__Work item__.
Counting only lines that contain the word "iTSEND", state the total for the listing below and nothing else.
• • • • • • •
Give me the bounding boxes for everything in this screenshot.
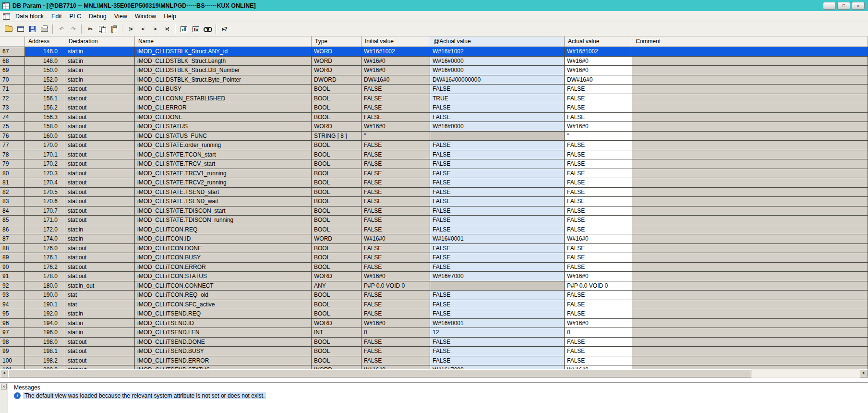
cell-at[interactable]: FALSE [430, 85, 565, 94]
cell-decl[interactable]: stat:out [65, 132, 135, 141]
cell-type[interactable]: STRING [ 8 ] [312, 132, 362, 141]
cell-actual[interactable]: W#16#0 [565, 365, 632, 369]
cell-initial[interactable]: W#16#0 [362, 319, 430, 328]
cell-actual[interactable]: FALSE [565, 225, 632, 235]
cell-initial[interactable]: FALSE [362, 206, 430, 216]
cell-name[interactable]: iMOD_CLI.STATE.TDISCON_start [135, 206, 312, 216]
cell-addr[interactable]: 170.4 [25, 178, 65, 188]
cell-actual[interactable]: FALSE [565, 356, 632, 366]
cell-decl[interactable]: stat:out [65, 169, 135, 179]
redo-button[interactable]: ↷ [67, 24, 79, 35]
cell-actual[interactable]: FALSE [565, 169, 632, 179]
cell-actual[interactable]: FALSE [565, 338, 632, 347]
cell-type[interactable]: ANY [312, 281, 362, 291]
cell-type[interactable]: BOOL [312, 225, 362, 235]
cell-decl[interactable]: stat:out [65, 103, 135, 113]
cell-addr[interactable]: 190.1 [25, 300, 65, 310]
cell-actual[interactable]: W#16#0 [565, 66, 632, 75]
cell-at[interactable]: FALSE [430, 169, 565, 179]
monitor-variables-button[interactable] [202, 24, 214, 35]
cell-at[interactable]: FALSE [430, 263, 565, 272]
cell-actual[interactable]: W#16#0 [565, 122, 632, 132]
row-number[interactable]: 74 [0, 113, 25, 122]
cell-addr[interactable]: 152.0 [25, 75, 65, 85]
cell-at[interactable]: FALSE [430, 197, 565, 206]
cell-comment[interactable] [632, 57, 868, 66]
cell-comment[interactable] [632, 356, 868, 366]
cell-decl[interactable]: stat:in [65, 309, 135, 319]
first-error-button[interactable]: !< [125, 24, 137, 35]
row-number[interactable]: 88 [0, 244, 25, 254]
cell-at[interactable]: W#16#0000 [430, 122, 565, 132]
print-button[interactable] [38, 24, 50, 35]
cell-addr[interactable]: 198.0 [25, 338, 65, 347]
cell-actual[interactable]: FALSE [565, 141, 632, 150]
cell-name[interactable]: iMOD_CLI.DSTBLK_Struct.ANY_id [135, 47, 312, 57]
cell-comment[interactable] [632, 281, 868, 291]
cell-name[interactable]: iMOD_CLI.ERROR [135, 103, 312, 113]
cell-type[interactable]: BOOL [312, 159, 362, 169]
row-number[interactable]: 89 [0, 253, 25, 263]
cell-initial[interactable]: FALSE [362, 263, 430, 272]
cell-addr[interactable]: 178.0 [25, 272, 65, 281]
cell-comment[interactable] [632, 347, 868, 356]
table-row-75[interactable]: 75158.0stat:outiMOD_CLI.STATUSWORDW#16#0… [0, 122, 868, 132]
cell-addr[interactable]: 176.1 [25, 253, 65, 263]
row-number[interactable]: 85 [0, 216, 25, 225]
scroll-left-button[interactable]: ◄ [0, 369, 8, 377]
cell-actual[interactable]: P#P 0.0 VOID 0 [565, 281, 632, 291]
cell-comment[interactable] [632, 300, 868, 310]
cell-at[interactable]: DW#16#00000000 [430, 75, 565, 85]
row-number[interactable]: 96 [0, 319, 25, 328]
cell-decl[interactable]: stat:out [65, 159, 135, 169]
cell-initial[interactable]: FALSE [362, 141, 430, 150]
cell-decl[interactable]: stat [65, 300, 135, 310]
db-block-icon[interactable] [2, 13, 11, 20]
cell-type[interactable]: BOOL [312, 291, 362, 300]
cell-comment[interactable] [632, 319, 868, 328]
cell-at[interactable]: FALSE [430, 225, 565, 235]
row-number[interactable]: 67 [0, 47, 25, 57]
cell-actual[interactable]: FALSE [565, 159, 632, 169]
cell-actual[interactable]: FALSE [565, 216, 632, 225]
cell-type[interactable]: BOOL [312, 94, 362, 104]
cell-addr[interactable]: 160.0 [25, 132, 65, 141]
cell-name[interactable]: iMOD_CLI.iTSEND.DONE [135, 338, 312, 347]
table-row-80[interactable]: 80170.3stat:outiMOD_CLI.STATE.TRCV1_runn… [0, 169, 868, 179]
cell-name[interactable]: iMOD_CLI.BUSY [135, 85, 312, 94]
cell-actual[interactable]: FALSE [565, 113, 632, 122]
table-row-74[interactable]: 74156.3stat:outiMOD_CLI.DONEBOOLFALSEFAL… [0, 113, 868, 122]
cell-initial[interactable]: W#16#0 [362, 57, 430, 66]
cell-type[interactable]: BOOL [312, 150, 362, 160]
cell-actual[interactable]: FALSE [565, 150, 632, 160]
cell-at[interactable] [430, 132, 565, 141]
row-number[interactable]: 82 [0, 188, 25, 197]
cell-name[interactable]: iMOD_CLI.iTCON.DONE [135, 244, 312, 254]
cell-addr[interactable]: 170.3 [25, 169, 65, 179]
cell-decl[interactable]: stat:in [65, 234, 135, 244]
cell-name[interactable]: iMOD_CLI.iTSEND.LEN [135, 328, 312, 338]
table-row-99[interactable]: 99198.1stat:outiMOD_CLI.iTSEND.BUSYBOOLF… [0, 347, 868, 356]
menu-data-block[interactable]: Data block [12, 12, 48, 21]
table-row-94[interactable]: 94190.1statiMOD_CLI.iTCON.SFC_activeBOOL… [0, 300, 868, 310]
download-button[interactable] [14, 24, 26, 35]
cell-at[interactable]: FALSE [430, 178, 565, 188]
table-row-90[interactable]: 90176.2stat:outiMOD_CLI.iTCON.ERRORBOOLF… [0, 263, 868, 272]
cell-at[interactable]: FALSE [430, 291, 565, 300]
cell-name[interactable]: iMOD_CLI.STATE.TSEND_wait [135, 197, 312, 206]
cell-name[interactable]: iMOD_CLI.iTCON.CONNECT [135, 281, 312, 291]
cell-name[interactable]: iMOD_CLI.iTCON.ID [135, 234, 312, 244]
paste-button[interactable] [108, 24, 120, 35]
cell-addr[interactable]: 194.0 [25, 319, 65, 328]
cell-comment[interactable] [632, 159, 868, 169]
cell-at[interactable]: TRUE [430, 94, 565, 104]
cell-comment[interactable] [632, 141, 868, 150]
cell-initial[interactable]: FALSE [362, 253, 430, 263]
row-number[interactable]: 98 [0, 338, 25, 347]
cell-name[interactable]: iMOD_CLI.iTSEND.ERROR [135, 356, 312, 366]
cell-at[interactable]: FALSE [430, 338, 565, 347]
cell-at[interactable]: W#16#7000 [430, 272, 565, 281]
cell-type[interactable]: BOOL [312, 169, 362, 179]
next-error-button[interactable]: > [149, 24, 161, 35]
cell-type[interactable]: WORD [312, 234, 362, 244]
• • • • • • •
__Task output__.
4